The algorithm itself is virtually identical to the Scheme implementation.

zeller :: Int -> Int -> Int -> Weekday
zeller year month day = toEnum $ mod (day + div (13 * m - 1) 5 +
                        d + div d 4 + div c 4 - 2 * c) 7 where
    y = if month < 3 then year - 1 else year
    m = if month < 3 then month + 10 else month - 2
    (c, d) = divMod y 100

To test if the algorithm works correctly, we write a convenience function to test if a given date is correct.

test :: Day -> Bool
test date = zeller (fromEnum y) m d == toEnum (mod w 7) where
    (y, m, d) = toGregorian date
    (_, _, w) = toWeekDate date

Like the given solution, we test whether today is indeed Friday and whether it produces the correct results for a thousand years starting from January 1st, 1753.

main :: IO ()
main = do print $ zeller 2010 10 8 == Fr
          print $ all test [fromGregorian 1753 1 1..fromGregorian 2753 1 1]

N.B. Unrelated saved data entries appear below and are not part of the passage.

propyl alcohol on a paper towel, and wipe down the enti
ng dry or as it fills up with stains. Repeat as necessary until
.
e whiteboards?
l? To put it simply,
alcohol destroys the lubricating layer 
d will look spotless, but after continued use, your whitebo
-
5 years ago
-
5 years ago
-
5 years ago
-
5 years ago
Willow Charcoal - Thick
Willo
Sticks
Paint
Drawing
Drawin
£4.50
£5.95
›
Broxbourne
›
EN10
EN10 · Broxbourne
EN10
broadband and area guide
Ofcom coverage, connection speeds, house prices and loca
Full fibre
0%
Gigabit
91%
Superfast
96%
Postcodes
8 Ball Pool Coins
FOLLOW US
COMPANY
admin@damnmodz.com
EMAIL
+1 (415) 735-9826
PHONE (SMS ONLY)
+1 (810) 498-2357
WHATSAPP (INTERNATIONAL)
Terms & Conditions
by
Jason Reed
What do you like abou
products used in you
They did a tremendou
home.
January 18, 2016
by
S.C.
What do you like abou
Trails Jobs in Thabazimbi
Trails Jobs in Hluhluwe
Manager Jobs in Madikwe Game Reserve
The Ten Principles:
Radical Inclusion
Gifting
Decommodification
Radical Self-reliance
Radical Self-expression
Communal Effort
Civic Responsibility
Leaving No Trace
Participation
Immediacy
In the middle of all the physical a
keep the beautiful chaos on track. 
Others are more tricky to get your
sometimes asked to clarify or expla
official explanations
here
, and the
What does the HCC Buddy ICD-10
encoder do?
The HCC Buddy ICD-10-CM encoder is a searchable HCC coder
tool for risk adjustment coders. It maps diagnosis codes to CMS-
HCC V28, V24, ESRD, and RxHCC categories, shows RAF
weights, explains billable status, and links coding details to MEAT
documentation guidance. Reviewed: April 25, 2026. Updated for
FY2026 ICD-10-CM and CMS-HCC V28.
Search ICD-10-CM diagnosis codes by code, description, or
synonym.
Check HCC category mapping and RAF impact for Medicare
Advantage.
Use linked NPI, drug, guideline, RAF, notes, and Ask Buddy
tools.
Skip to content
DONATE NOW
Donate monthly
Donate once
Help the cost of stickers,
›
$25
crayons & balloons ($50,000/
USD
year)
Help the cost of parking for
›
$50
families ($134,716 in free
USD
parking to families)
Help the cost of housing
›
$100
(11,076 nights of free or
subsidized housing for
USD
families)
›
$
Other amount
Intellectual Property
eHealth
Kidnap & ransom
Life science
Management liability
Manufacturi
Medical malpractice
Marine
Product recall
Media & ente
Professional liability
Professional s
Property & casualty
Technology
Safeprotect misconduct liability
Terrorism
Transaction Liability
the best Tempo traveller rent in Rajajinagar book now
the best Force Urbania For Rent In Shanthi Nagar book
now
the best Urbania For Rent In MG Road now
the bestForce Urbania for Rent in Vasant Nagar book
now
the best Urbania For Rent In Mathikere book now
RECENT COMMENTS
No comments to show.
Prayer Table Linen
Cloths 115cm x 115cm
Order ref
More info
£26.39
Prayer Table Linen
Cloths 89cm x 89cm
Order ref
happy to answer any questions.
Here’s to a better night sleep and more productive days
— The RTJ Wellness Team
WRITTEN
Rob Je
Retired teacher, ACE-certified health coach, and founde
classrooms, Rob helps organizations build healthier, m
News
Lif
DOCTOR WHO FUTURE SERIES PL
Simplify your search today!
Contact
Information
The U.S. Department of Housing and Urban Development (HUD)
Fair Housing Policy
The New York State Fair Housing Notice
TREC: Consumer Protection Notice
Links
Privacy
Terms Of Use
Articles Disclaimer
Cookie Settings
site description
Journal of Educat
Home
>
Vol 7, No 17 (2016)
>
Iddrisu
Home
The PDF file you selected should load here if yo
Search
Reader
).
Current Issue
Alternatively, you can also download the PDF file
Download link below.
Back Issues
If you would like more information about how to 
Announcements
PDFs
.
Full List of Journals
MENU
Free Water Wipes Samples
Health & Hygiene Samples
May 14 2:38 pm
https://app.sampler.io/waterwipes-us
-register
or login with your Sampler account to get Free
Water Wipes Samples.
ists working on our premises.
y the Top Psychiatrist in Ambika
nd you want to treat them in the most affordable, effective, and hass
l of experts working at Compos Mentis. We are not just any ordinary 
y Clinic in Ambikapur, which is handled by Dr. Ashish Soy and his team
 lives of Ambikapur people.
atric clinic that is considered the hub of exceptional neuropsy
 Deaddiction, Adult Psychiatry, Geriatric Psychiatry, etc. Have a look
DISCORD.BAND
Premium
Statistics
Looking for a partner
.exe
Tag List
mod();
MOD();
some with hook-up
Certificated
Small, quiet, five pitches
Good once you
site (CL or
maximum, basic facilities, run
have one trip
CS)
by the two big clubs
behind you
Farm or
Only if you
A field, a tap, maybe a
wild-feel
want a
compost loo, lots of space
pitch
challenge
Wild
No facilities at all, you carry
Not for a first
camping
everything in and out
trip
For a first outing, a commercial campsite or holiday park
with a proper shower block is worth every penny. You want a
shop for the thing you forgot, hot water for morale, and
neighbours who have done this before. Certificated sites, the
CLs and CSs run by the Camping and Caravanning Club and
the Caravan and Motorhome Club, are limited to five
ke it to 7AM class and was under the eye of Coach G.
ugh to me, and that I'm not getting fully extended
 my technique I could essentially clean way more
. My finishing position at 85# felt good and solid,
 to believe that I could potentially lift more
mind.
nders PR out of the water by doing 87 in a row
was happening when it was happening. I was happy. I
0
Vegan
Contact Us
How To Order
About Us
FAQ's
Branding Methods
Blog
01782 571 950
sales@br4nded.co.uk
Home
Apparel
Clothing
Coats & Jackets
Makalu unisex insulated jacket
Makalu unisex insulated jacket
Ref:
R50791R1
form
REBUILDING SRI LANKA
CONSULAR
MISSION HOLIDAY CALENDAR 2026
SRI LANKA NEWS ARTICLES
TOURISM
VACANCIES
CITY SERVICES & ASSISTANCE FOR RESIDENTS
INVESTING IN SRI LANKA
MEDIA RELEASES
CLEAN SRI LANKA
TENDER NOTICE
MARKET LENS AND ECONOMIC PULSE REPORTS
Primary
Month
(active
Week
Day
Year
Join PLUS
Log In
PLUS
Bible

Indeed it does. Looks like Zeller’s algorithm works correctly.

Programming Praxis – Oban Numbers

October 1, 2010

In today’s Programming Praxis exercise, our task is to print a list of all Oban numbers (numbers that don’t have an o if you write them in words). Let’s get started, shall we?

Since any number higher than 999 will have either the word “thousand” or one of the -illions in it, we only have to implement spelling numbers less than a thousand. Spelling the numbers is a simple recursive algorithm. After spelling, we just take the ones that don’t have an o.

obans :: [Int]
obans = filter (notElem 'o' . spell) [1..999] where
    spell n | n <  20 = ones !! n
            | n < 100 = tens !! div n 10 ++ spell (mod n 10)
            | True    = spell (div n 100) ++ "hundred" ++ spell (mod n 100)
    ones = "" : words "one two three four five six seven eight \
                      \nine ten eleven twelve thirteen fourteen \
                      \fifteen sixteen seventeen eighteen nineteen"
    tens = "" : "" : words "twenty thirty forty fifty sixty \
                           \seventy eighty ninety"

Printing the numbers is trivial.

main :: IO ()
main = mapM_ print obans

If we instead say print $ length obans we see that there are indeed 454 Oban numbers, as there should be.